'Dust sculptures' warn of danger from polluted air

'Dust sculptures' warn of danger from polluted air

Artist Rueangsak Anuwatwimon slowly sprinkles dust on the face of a sculpture of an elderly man, to demonstrate the insidious risk from air pollution. This is one of the art works on displayed until Jan 28 at the Bangkok Art and Culture Center by Greenpeace South East Asia, which wants to alert people to the danger of tiny dust particles. (Photo: Greenpeace Thailand)
Artist Rueangsak Anuwatwimon slowly sprinkles dust on the face of a sculpture of an elderly man, to demonstrate the insidious risk from air pollution. This is one of the art works on displayed until Jan 28 at the Bangkok Art and Culture Center by Greenpeace South East Asia, which wants to alert people to the danger of tiny dust particles. (Photo: Greenpeace Thailand)

Artist Rueangsak Anuwatwimon has applied his talent to awakening people to an invisible threat they unwittingly breathe in - by incorporating ultra fine dust collected from polluted areas across Thailand in his human sculptures.

His work carries a warning of the dangerous levels of invisible pollutants people inhale every day..

Greenpeace South East Asia is showcasing his art at an exhibition intended make the public and the government aware they are breathing air permeated with three times the safety level of fine dust, known as particulate matter 2.5, set by the World Health Organisation last year.

The WHO determined the level of PM 2.5 should not be above 10 microgrammes a cubic metre 

"This polluting dust is simply ignored by both people and the government," Chariya Senphong, Greenpeace coordinator for energy and climate change affairs, said on Wednesday after the opening of the exhibition.

But very high average levels of PM 2.5 were recorded each year in Sara Buri, with 36 microgrammes a cubic metre, and Thon Buri, with 31 microgrammes, she said. These were among the polluted areas that were the inspiration for Rueangsak's latest work.

Among the displays are the sculptures of a child, a mother and an elderly man who are covered with dust he collected from various polluted areas, including factory compounds. This group, featuring people most at risk, represent villagers struggling against its impact.

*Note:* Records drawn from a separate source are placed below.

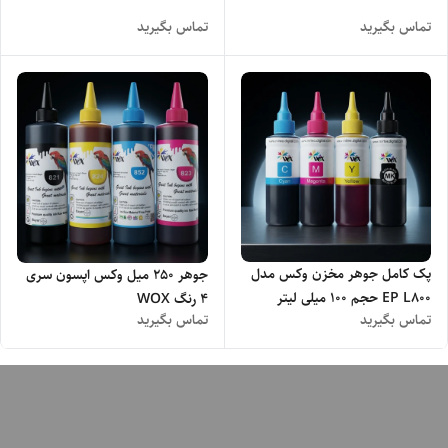
تماس بگیرید
تماس بگیرید
پک کامل جوهر مخزن وکس مدل
جوهر 250 میل وکس اپسون سری
EP L800 حجم 100 میلی لیتر
4 رنگ WOX
تماس بگیرید
تماس بگیرید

"I want people to see this invisible threat more clearly through my art," Rueangsak said.

He hoped to help build awareness. Many of these people had little or no information about the air they breathe, he said.

PM 2.5 is dangerously tiny dust, only 2.5 micrometres in diameter - much less than the width of a single human hair. These fine particles can be emitted by bushfires, power plants and even old cars.

Its major impact is on the respiratory system, because it lodges in the lungs.

Air pollution leads to the premature death of about 50,000 people each year in Thailand, Greenpeace said, citing the latest World Bank study.

The study found levels of air pollutants in 14 areas were above the WHO standard last year. In addition to Sara Buri and Thon Buri provinces, others deemed to be risk areas included Samut Sakhon, Ratchaburi, Khon Kaen and Chiang Mai, with levels of PM 2.5 ranging from 25 to 30 microgrammes a cubic metre, according to Greenpeace

The environmental group hopes the art display will make people more aware of their right to clean air, which is also the name of the exhibition.

"We should not take any risks on this issue and simply wait for the government to solve the problem," Ms Chairya said.

The exhibition continues until Jan 28 at the Bangkok Art and Culture Center.